● To do
Nothing but the pictures should be dropped; repeat the rest of the data below exactly.

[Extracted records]
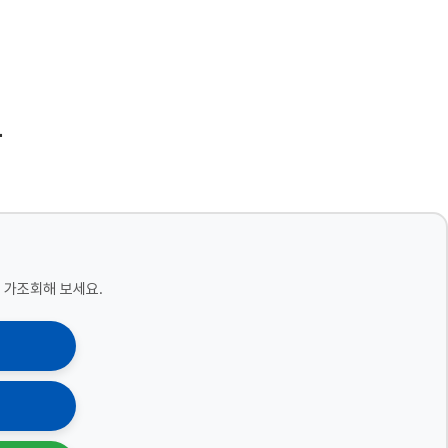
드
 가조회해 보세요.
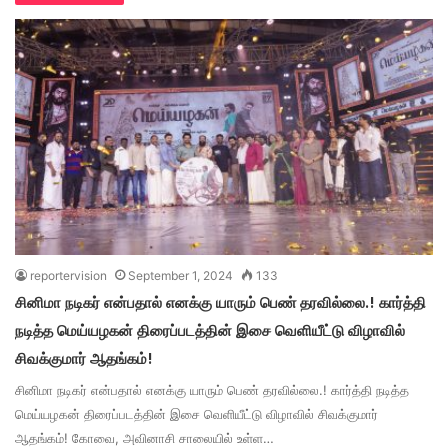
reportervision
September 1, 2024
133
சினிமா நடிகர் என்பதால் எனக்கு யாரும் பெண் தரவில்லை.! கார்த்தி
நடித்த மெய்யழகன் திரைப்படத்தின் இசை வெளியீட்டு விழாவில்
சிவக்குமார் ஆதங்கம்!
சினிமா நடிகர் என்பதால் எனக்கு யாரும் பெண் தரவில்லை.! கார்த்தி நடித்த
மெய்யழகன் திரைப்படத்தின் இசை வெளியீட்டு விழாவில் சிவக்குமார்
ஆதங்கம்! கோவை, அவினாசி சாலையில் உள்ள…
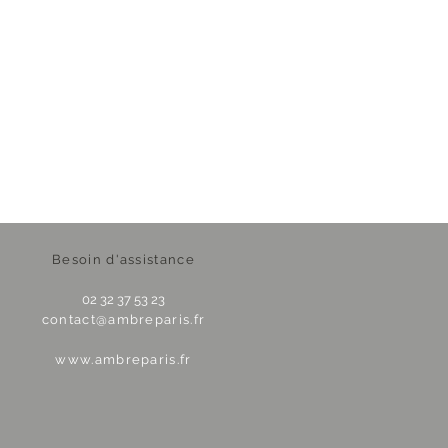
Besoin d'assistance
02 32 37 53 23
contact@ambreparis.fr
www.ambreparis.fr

● Solution to this task
드
 가조회해 보세요.
reportervision
September 1, 2024
133
சினிமா நடிகர் என்பதால் எனக்கு யாரும் பெண் தரவில்லை.! கார்த்தி
நடித்த மெய்யழகன் திரைப்படத்தின் இசை வெளியீட்டு விழாவில்
சிவக்குமார் ஆதங்கம்!
சினிமா நடிகர் என்பதால் எனக்கு யாரும் பெண் தரவில்லை.! கார்த்தி நடித்த
மெய்யழகன் திரைப்படத்தின் இசை வெளியீட்டு விழாவில் சிவக்குமார்
ஆதங்கம்! கோவை, அவினாசி சாலையில் உள்ள…
Besoin d'assistance
02 32 37 53 23
contact@ambreparis.fr
www.ambreparis.fr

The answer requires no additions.